(Data items)
== Segment start ==
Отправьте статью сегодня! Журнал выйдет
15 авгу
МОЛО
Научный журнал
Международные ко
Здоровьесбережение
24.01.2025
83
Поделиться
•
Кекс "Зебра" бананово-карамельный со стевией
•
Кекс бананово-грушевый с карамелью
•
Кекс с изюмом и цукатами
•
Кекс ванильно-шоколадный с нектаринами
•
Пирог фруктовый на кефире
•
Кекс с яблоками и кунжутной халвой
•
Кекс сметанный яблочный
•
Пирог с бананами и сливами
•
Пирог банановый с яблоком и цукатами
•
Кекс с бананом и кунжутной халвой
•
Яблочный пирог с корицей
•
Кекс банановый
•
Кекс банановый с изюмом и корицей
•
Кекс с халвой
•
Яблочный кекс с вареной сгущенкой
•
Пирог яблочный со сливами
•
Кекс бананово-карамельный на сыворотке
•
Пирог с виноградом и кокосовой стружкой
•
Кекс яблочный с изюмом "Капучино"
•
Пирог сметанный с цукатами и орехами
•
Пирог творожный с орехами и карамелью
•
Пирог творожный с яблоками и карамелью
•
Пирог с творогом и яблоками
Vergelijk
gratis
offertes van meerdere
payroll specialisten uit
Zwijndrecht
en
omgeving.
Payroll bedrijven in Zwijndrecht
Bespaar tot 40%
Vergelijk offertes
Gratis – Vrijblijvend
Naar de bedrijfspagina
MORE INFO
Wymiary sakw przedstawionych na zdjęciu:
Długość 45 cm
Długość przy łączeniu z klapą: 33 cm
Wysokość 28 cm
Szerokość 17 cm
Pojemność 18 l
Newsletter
== Segment end ==
== Segment start ==
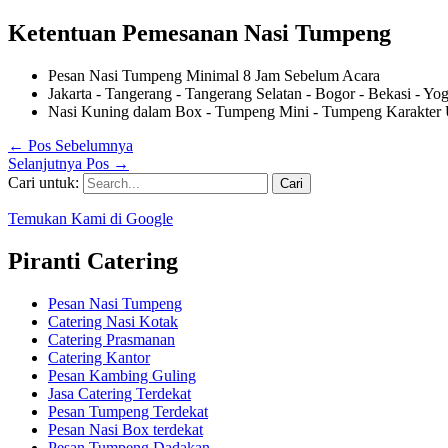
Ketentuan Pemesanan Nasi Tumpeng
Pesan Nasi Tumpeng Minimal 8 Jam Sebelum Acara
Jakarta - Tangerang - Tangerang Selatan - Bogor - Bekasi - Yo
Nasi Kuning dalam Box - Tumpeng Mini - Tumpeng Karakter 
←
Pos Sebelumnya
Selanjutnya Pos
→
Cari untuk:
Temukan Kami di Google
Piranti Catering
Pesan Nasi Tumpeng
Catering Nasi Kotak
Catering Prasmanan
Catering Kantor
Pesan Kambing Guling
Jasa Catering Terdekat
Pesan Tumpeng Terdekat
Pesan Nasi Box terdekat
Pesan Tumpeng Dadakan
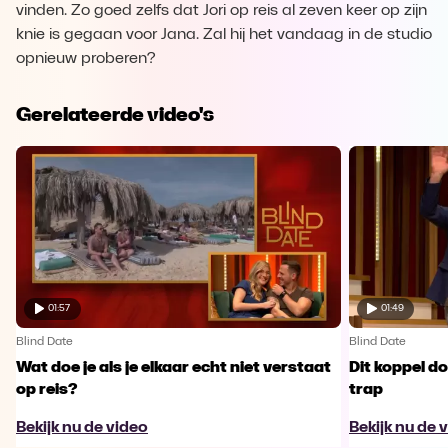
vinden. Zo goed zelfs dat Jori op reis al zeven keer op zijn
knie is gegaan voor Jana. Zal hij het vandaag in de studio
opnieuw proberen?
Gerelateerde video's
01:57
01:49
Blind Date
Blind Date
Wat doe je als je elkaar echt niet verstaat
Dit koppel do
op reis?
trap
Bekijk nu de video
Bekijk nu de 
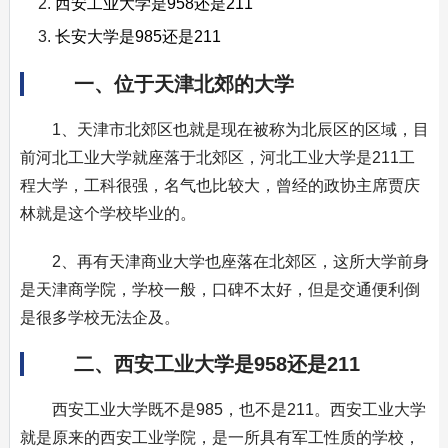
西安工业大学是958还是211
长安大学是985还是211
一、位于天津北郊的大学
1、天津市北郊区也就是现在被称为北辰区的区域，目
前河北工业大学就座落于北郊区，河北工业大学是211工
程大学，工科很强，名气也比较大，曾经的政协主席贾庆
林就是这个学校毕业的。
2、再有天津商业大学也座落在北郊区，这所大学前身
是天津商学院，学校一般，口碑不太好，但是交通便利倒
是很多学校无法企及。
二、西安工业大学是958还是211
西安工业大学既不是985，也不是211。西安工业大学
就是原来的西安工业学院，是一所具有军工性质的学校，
== Segment end ==
== Segment start ==
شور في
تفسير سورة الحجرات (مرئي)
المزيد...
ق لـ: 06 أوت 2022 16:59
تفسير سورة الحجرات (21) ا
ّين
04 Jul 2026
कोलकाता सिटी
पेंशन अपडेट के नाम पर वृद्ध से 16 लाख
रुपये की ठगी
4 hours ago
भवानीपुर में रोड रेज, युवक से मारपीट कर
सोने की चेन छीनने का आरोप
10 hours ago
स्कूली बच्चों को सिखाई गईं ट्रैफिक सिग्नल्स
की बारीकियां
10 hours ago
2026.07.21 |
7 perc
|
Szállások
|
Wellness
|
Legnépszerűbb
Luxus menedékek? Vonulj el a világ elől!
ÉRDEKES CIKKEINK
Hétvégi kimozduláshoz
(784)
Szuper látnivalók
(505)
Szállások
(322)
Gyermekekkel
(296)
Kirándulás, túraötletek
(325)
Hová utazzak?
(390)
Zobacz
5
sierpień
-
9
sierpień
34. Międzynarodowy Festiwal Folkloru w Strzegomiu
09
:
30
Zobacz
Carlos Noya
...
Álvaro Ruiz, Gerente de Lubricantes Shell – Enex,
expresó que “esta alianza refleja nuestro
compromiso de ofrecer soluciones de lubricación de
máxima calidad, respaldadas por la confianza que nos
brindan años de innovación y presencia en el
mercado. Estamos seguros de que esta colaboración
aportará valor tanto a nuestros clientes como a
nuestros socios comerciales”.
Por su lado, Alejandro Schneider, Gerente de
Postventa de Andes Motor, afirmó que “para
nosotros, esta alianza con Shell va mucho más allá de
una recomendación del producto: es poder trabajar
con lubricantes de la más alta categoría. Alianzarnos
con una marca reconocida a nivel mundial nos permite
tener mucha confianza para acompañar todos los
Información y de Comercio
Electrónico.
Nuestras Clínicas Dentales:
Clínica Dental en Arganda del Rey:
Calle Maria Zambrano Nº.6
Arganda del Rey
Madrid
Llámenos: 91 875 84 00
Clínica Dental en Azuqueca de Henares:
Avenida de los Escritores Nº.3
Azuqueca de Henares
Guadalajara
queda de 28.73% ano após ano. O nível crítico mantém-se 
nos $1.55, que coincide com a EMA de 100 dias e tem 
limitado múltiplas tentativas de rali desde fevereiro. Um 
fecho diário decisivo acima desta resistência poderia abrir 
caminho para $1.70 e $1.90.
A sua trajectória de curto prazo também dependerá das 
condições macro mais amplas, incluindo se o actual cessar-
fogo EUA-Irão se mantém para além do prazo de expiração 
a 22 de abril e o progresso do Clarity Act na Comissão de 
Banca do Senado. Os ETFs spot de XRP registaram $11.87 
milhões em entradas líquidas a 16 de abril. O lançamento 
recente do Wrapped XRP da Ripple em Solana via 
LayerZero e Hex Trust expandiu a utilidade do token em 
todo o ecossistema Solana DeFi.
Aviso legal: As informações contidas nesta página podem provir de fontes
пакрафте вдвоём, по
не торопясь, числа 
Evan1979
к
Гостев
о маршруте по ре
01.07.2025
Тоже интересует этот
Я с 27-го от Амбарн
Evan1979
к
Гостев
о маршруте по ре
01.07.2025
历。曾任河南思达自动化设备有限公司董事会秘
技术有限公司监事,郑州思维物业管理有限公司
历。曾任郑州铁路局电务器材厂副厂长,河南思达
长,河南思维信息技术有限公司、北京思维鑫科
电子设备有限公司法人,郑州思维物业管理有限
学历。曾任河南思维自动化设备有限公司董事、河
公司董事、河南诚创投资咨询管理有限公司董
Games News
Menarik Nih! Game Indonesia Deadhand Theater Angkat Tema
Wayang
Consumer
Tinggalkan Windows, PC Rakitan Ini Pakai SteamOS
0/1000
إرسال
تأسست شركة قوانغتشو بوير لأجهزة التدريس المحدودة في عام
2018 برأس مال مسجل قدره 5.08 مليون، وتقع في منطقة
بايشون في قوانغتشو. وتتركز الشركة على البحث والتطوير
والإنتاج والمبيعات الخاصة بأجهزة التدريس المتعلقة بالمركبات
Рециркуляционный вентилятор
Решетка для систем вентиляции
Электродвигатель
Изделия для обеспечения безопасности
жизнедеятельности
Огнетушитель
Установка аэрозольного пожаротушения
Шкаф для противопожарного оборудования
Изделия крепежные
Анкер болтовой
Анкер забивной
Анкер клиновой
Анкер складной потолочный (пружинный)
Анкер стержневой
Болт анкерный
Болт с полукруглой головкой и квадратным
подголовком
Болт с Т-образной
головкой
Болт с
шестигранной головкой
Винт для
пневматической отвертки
== Segment end ==
Exercise aim: With the line that has "公司董事、河南诚创投资咨询管理有限公司董" as the first and the line that has "пневматической отвертки" as the last, repeat exactly that run of lines above and no more.

Exercise solution:
公司董事、河南诚创投资咨询管理有限公司董
Games News
Menarik Nih! Game Indonesia Deadhand Theater Angkat Tema
Wayang
Consumer
Tinggalkan Windows, PC Rakitan Ini Pakai SteamOS
0/1000
إرسال
تأسست شركة قوانغتشو بوير لأجهزة التدريس المحدودة في عام
2018 برأس مال مسجل قدره 5.08 مليون، وتقع في منطقة
بايشون في قوانغتشو. وتتركز الشركة على البحث والتطوير
والإنتاج والمبيعات الخاصة بأجهزة التدريس المتعلقة بالمركبات
Рециркуляционный вентилятор
Решетка для систем вентиляции
Электродвигатель
Изделия для обеспечения безопасности
жизнедеятельности
Огнетушитель
Установка аэрозольного пожаротушения
Шкаф для противопожарного оборудования
Изделия крепежные
Анкер болтовой
Анкер забивной
Анкер клиновой
Анкер складной потолочный (пружинный)
Анкер стержневой
Болт анкерный
Болт с полукруглой головкой и квадратным
подголовком
Болт с Т-образной
головкой
Болт с
шестигранной головкой
Винт для
пневматической отвертки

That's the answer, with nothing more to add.